Bugfixes: - fixed issue in which there was no graceful error handling of missing CDS or TSS data in cuffdiff output. - Fixed issue in which distribution test data (promoters, splicing, relCDS) were not appropriately added to objects on creation. - Fixed bug that would sometimes cause csBoxplot() to throw an error when log-transforming fpkm data. Also added pseudocount argument. - Fixed bug that would cause diffData() to return a filtered subset of results by default. - Adjusted indexing of tables to improve performance on large datasets. - Fixed bug that caused diffData method to not be registered with CuffFeature and CuffGene objects. - Fixed bug that sometimes caused over-plotting of axis labels in csBarplots. New Features: - added getSig method to CuffSet class for rapid retrieval of significant features from all pairwise tests (as a list of IDs). By default the level is 'genes' but any feature level can be queried. - csCluster now uses Jensen-Shannon distance by default (as opposed to Euclidean) - Added 'xlimits' argument to csVolcano to constrain plot dimensions. - Enforced requirement in csVolcano for x and y arguments (as sample names). Notes: - Changed dependency 'reshape' to 'reshape2' - Changed the default orientation of expressionBarplot() for CuffFeatureSet objects. - Changed output of csCluster to a list format that includes clustering information. As a result, I created the function csClusterPlot to replace the previous default drawing behavior of csCluster.
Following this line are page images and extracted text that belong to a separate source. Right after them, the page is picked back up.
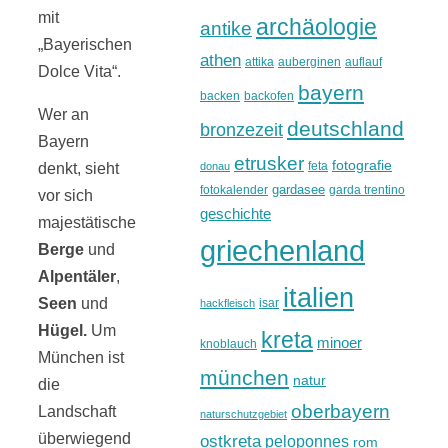
mit
archäologie
antike
„Bayerischen
athen
attika
auberginen
auflauf
Dolce Vita“.
bayern
backen
backofen
Wer an
deutschland
bronzezeit
Bayern
etrusker
fotografie
feta
donau
denkt, sieht
gardasee
fotokalender
garda trentino
vor sich
geschichte
majestätische
griechenland
Berge
und
Alpentäler
,
italien
Seen
und
isar
hackfleisch
Hügel.
Um
kreta
minoer
knoblauch
München ist
münchen
natur
die
oberbayern
Landschaft
naturschutzgebiet
überwiegend
ostkreta
peloponnes
rom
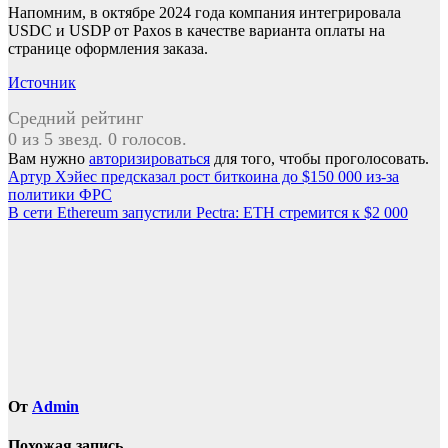
Напомним, в октябре 2024 года компания интегрировала
USDC и USDP от Paxos в качестве варианта оплаты на
странице оформления заказа.
Источник
Средний рейтинг
0 из 5 звезд. 0 голосов.
Вам нужно
авторизироваться
для того, чтобы проголосовать.
Навигация
Артур Хэйес предсказал рост биткоина до $150 000 из-за
политики ФРС
по
В сети Ethereum запустили Pectra: ETH стремится к $2 000
записям
От
Admin
Похожая запись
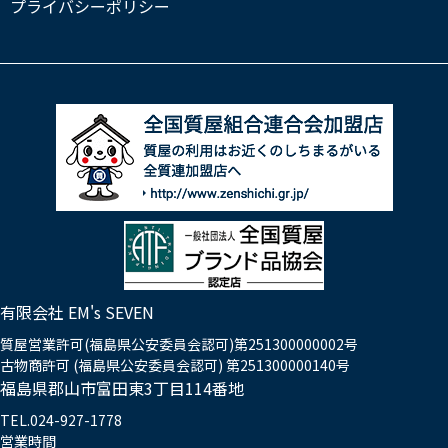
プライバシーポリシー
有限会社 EM's SEVEN
質屋営業許可(福島県公安委員会認可)第251300000002号
古物商許可 (福島県公安委員会認可) 第251300000140号
福島県郡山市富田東3丁目114番地
TEL.024-927-1778
営業時間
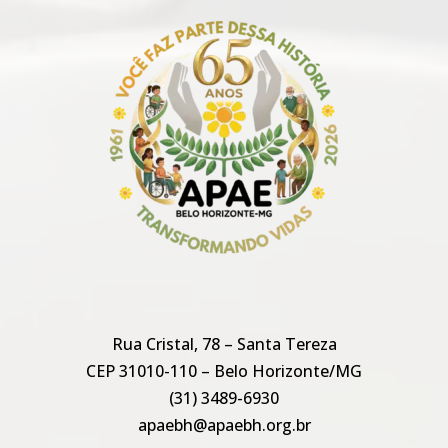
Rua Cristal, 78 – Santa Tereza
CEP 31010-110 – Belo Horizonte/MG
(31) 3489-6930
apaebh@apaebh.org.br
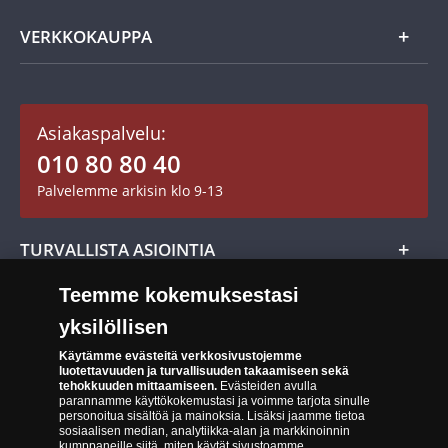
Usein kysytyt kysymykset
Aarretori
Asiakaspalvelu
VERKKOKAUPPA
Keräilytarvikkeet
Asiakastili / Omat sivut
Mitalit
Asiakaspalvelu:
Toimitusehdot
010 80 80 40
Maksutavat
Palvelemme arkisin klo 9-13
Cookie Settings
Evästeet:
Evästeet Suomen Monetan verkkokaupassa
TURVALLISTA ASIOINTIA
Tuotteiden toimittaminen
Teemme kokemuksestasi
Turvallinen kumppani
Palautusoikeus
yksilöllisen
Aitous- ja laatutakuu
Tee peruutusilmoitus
14 päivän palautusoikeus
Käytämme evästeitä verkkosivustojemme
luotettavuuden ja turvallisuuden takaamiseen sekä
Saavutettavuusseloste
tehokkuuden mittaamiseen.
Evästeiden avulla
parannamme käyttökokemustasi ja voimme tarjota sinulle
personoitua sisältöä ja mainoksia. Lisäksi jaamme tietoa
sosiaalisen median, analytiikka-alan ja markkinoinnin
kumppaneille siitä, miten käytät sivustoamme.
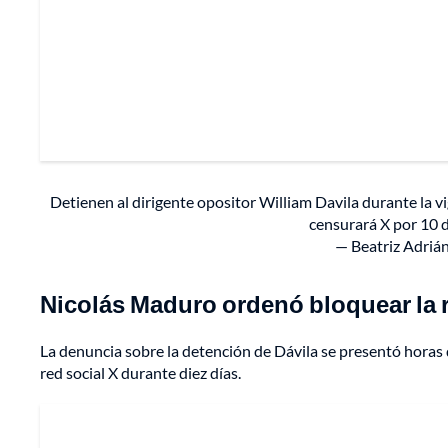
Detienen al dirigente opositor William Davila durante la v
censurará X por 10 
— Beatriz Adriá
Nicolás Maduro ordenó bloquear la r
La denuncia sobre la detención de Dávila se presentó horas 
red social X durante diez días.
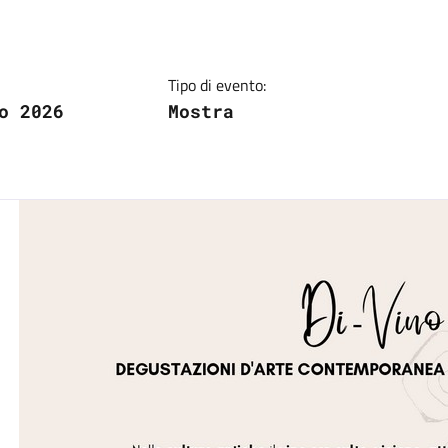
Tipo di evento:
o 2026
Mostra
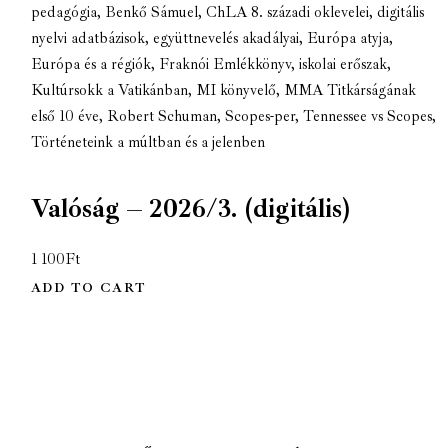
pedagógia
,
Benkő Sámuel
,
ChLA 8. századi oklevelei
,
digitális
nyelvi adatbázisok
,
együttnevelés akadályai
,
Európa atyja
,
Európa és a régiók
,
Fraknói Emlékkönyv
,
iskolai erőszak
,
Kultúrsokk a Vatikánban
,
MI könyvelő
,
MMA Titkárságának
első 10 éve
,
Robert Schuman
,
Scopes-per
,
Tennessee vs Scopes
,
Történeteink a múltban és a jelenben
Valóság – 2026/3. (digitális)
1 100
Ft
ADD TO CART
This allows for stable cluster analysis. - For consistency, the 'testId' slot for CuffDist objects was renamed to 'idField'. This brings the CuffDist class in line with the CuffData class. - CuffGene and CuffGeneSet now include slots for promoter, splicing, and relCDS distribution test results.

cummeRbund 1.0.0

Official public release. No changes from v0.99.5

cummeRbund 0.99.5

Significant speed improvements to readCufflinks() for large cuffdiff datasets.
Tables written first then indexed.
Added slot accessor methods to avoid using slots directly.

cummeRbund 0.99.4

Second beta release and submission to Bioconductor

cummeRbund 0.1.3 (2011-08-18)

First Beta release of cummeRbund and submission to Bioconductor for review and hosting.